» **WORK ITEM**: Every line below needs to be transcribed without alteration, and no image may be carried over.

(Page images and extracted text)
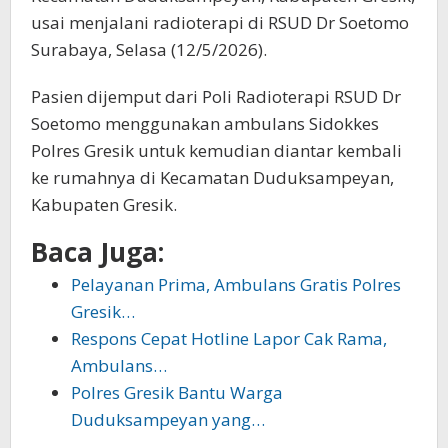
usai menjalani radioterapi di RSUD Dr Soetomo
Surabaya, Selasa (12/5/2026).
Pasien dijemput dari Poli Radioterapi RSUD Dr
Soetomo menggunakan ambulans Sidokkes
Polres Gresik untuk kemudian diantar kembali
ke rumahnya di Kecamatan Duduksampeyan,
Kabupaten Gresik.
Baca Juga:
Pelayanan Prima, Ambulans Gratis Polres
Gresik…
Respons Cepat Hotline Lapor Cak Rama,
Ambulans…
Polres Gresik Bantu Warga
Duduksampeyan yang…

» **SOLUTION FOR THIS EXERCISE**:
usai menjalani radioterapi di RSUD Dr Soetomo
Surabaya, Selasa (12/5/2026).
Pasien dijemput dari Poli Radioterapi RSUD Dr
Soetomo menggunakan ambulans Sidokkes
Polres Gresik untuk kemudian diantar kembali
ke rumahnya di Kecamatan Duduksampeyan,
Kabupaten Gresik.
Baca Juga:
Pelayanan Prima, Ambulans Gratis Polres
Gresik…
Respons Cepat Hotline Lapor Cak Rama,
Ambulans…
Polres Gresik Bantu Warga
Duduksampeyan yang…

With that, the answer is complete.